Scaling out a Kubernetes Cluster - 2024 edition
Overview
Intro
This is the follow up from my last post where we saw how to deploy a Kubernetes cluster on virtual machines. It's also an updated version of this post which was written back in 2020. Common for them both is that they're part of my preparation for the CKA exam.
More study notes for that exam can be found here. Note that some of the content was written back in 2020 and might not be 100% accurate for the CKA exam in 2024. I intend to update most of them as I prepare for the exam in early january.
A little warning..
This post should not be used for anything production and it is not a comprehensive write up of Kubernetes. Please refer to the official documentation and the best practices for more advise on those topics.
State of the union
In the last post we left off with one control plane node and two worker nodes.
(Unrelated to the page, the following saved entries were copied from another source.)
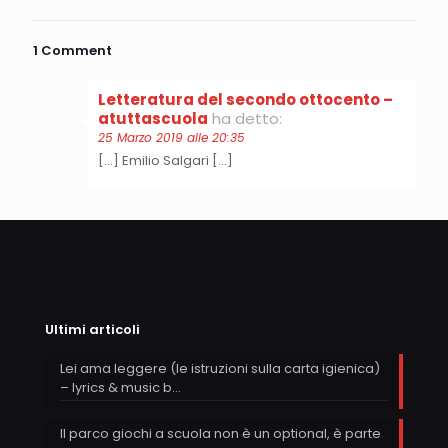
1 Comment
Letteratura del secondo ottocento –
atuttascuola
ha detto:
25 Marzo 2019 alle 20:35
[…] Emilio Salgari […]
Ultimi articoli
Lei ama leggere (le istruzioni sulla carta igienica)
– lyrics & music b…
Il parco giochi a scuola non è un optional, è parte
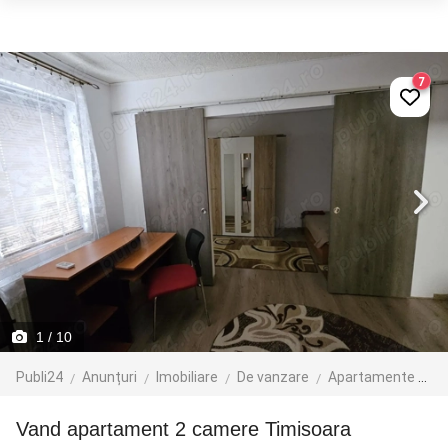
7
1
/ 10
Publi24
Anunțuri
Imobiliare
De vanzare
Apartamente de vanzare
Vand apartament 2 camere Timisoara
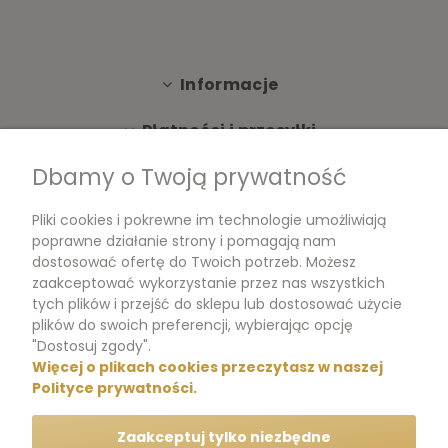
Informacje
Płatności i przesyłki
Dbamy o Twoją prywatność
Moje konto
Pliki cookies i pokrewne im technologie umożliwiają
Dokumenty
poprawne działanie strony i pomagają nam
dostosować ofertę do Twoich potrzeb. Możesz
zaakceptować wykorzystanie przez nas wszystkich
tych plików i przejść do sklepu lub dostosować użycie
m.me/perfumikpl
plików do swoich preferencji, wybierając opcję
"Dostosuj zgody".
Więcej o plikach cookies przeczytasz w naszej
+48 570 704 000
Polityce prywatności.
+48 570 704 444
Zaakceptuj tylko niezbędne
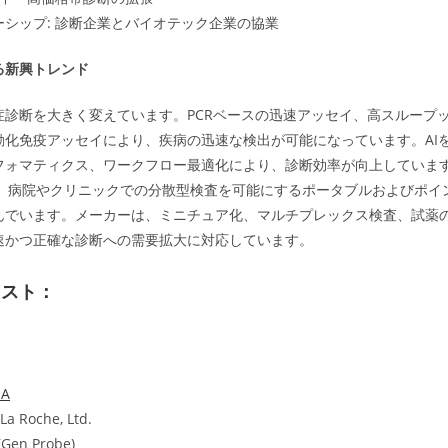
シップ: 診断企業とバイオテック企業の協業
る新興トレンド
症診断を大きく変えています。PCRベースの迅速アッセイ、高スループッ
動化免疫アッセイにより、疾病の迅速な検出が可能になっています。AI
フォマティクス、ワークフロー最適化により、診断効率が向上していま
では、病院やクリニックでの分散型検査を可能にするポータブルおよびポイ
んでいます。メーカーは、ミニチュア化、マルチプレックス検査、試薬
速かつ正確な診断への需要拡大に対応しています。
リスト：
SA
La Roche, Ltd.
 (Gen Probe)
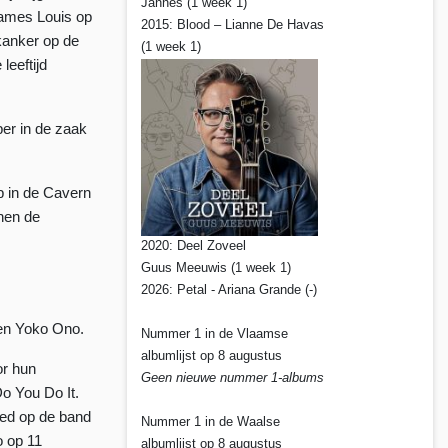
Jannes (1 week 1)
James Louis op
2015: Blood – Lianne De Havas
kanker op de
(1 week 1)
leeftijd
er in de zaak
p in de Cavern
nnen de
2020: Deel Zoveel
Guus Meeuwis (1 week 1)
2026: Petal - Ariana Grande (-)
 en Yoko Ono.
Nummer 1 in de Vlaamse
albumlijst op 8 augustus
or hun
Geen nieuwe nummer 1-albums
o You Do It.
oed op de band
Nummer 1 in de Waalse
o op 11
albumlijst op 8 augustus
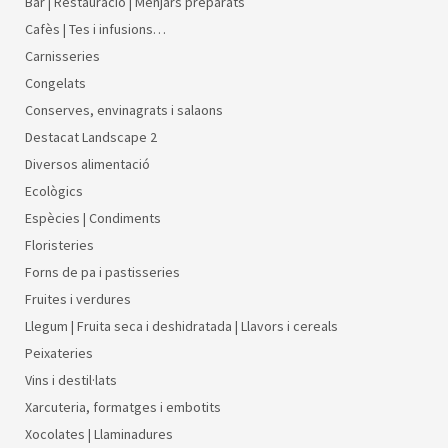
Bar | Restauració | Menjars preparats
Cafès | Tes i infusions…
Carnisseries
Congelats
Conserves, envinagrats i salaons
Destacat Landscape 2
Diversos alimentació
Ecològics
Espècies | Condiments
Floristeries
Forns de pa i pastisseries
Fruites i verdures
Llegum | Fruita seca i deshidratada | Llavors i cereals
Peixateries
Vins i destil·lats
Xarcuteria, formatges i embotits
Xocolates | Llaminadures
In this post we'll scale out to three control plane nodes and three worker nodes.
We also verified that the cluster was functional by deploying an application (nginx) which we scaled to run on both worker nodes, and we made it available from outside of the cluster
Prereq's
Before we add our new control plane and worker nodes we'll have to make sure we have done the steps mentioned in the VM Preparation section of the last post
In short the steps for each of the Kubernetes nodes:
- Install container runtime (containerd, runc, cni plugin)
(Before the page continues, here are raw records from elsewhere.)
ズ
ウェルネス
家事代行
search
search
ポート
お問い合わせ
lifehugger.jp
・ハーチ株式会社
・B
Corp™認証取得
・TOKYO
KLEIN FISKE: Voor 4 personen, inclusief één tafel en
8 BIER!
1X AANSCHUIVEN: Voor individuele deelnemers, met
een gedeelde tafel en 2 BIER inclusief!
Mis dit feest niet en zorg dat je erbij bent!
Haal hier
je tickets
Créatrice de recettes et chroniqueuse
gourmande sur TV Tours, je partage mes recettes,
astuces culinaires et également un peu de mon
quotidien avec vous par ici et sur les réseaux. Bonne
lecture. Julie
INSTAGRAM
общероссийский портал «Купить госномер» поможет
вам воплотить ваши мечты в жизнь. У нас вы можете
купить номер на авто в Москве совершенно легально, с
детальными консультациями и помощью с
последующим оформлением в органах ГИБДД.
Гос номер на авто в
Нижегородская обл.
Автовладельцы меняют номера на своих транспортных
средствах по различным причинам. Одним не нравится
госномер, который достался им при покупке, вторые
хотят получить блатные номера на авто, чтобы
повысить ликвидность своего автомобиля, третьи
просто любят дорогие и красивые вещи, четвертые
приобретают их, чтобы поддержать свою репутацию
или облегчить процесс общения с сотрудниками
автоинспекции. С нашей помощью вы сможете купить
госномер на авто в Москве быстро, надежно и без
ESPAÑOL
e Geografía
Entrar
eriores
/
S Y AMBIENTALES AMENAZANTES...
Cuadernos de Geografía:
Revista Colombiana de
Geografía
- Configure systemd cgroup driver
- Install Kubernetes packages on the correct version
- Disable swap
- Ensure connectivity to the existing control plane and the cluster endpoint
Proxy the endpoint address
Official documentation reference
That last point from the prereq's above is where we'll start this post.
Our cluster has been configured with cka-cluster
as the endpoint name, and is what our nodes (and clients) are connecting to. At the moment this name is pointing to the IP address of the single control plane node cka-control-1
.
To make the cluster highly available we want to extend the control plane with more nodes. Best practice is to run 3 or 5 control plane nodes, e.g. an odd number of nodes.
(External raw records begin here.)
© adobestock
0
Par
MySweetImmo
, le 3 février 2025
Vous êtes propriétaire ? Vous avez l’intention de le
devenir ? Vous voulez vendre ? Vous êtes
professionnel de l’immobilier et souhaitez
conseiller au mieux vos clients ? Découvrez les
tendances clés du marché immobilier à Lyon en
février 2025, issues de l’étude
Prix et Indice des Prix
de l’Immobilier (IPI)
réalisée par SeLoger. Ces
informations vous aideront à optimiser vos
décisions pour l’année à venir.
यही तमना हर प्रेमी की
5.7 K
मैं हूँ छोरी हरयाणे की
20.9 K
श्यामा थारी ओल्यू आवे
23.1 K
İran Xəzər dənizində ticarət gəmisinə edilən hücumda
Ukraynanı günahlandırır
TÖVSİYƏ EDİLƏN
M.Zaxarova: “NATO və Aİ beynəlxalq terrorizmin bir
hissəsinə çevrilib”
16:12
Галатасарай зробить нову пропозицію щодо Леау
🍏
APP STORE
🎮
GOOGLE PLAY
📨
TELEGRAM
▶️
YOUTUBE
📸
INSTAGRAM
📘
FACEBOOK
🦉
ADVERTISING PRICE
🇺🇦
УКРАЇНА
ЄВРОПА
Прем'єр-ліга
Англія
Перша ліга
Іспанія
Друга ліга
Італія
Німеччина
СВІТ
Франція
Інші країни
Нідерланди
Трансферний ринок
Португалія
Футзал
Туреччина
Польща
For this to make sense we'll add in a proxy or a load balancer in front of the control plane nodes that can proxy the endpoint IP to either of the control plane nodes
Note that the proxy/load balancer itself should also be highly available. This post leaves us with a single HAProxy instance which will not meet this. I might explore this in a later post, but for my preparations for the CKA this is sufficient. Check the Kubernetes documentation for more information
As our proxy for the control plane endpoint we'll use the community edition of HAProxy
There are other alternatives for load balancing a Kubernetes cluster. Be sure to check out the documentation for more information.
HAProxy installation
In our previous post we listed seven machines in our setup, one of which will be our load balancer.
Note that this setup will only configure this VM as a load balancer for the cluster endpoint and not for services running inside of the cluster
Install HAProxy
On our VM destined to be our Load balancer we will install HAProxy
1sudo apt-get update
2sudo apt-get install haproxy
On my Ubuntu 22.04 machine this will install HAProxy version 2.4.22. The latest LTS version at the time of this writing is 2.8, and the latest stable version is 2.9. To install one of those versions a couple of more steps are needed, check out this page for instructions
To verify the install we'll run haproxy -v
to check the version
Configure HAProxy
We'll use the configuration from the Kubernetes HA considerations page mentioned above and replace the config that comes with the HAProxy installation. We'll replace the variables in the file with the port of our endpoint 6443
and the details of our three control plane nodes.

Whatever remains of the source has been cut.